Return all the data exactly, keeping the pictures out.

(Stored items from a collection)

┄┄┄┄┄┄

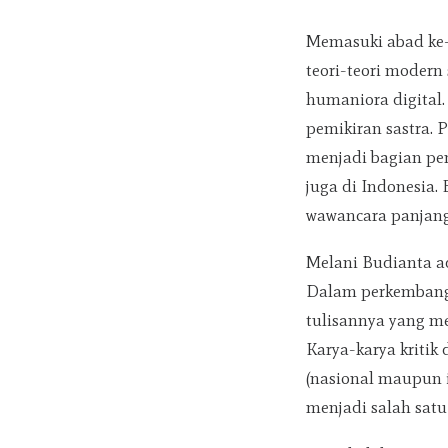
Memasuki abad ke-
teori-teori modern 
humaniora digital
pemikiran sastra. 
menjadi bagian pen
juga di Indonesia. 
wawancara panjang
Melani Budianta ad
Dalam perkembangan
tulisannya yang me
Karya-karya kritik 
(nasional maupun 
menjadi salah satu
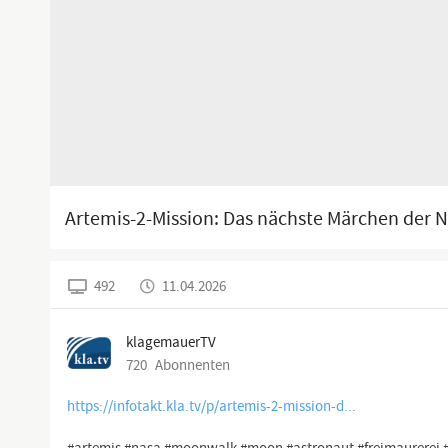
Artemis-2-Mission: Das nächste Märchen der 
492
11.04.2026
klagemauerTV
720
Abonnenten
https://infotakt.kla.tv/p/artemis-2-mission-d...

┄┄┄┄┄┄

--- Output ---
Memasuki abad ke-
teori-teori modern 
humaniora digital
pemikiran sastra. 
menjadi bagian pen
juga di Indonesia. 
wawancara panjang
Melani Budianta ad
Dalam perkembangan
tulisannya yang me
Karya-karya kritik 
(nasional maupun 
menjadi salah satu
Artemis-2-Mission: Das nächste Märchen der 
492
11.04.2026
klagemauerTV
720
Abonnenten
https://infotakt.kla.tv/p/artemis-2-mission-d...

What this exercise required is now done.